═════ INPUT RECORDS

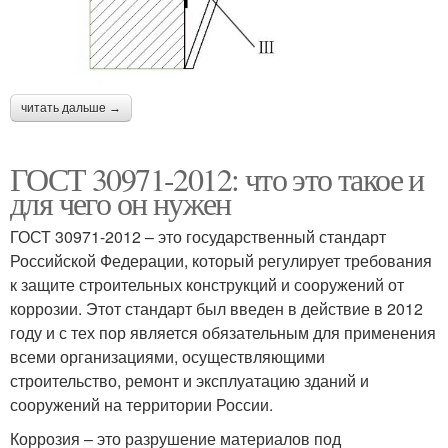
читать дальше →
ГОСТ 30971-2012: что это такое и
для чего он нужен
ГОСТ 30971-2012 – это государственный стандарт
Российской Федерации, который регулирует требования
к защите строительных конструкций и сооружений от
коррозии. Этот стандарт был введен в действие в 2012
году и с тех пор является обязательным для применения
всеми организациями, осуществляющими
строительство, ремонт и эксплуатацию зданий и
сооружений на территории России.
Коррозия – это разрушение материалов под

══════════

**DIRECTIONS:**
Each line of the data must be restated exactly, and the pictures must be left out.

**ANSWER BOX:**
читать дальше →
ГОСТ 30971-2012: что это такое и
для чего он нужен
ГОСТ 30971-2012 – это государственный стандарт
Российской Федерации, который регулирует требования
к защите строительных конструкций и сооружений от
коррозии. Этот стандарт был введен в действие в 2012
году и с тех пор является обязательным для применения
всеми организациями, осуществляющими
строительство, ремонт и эксплуатацию зданий и
сооружений на территории России.
Коррозия – это разрушение материалов под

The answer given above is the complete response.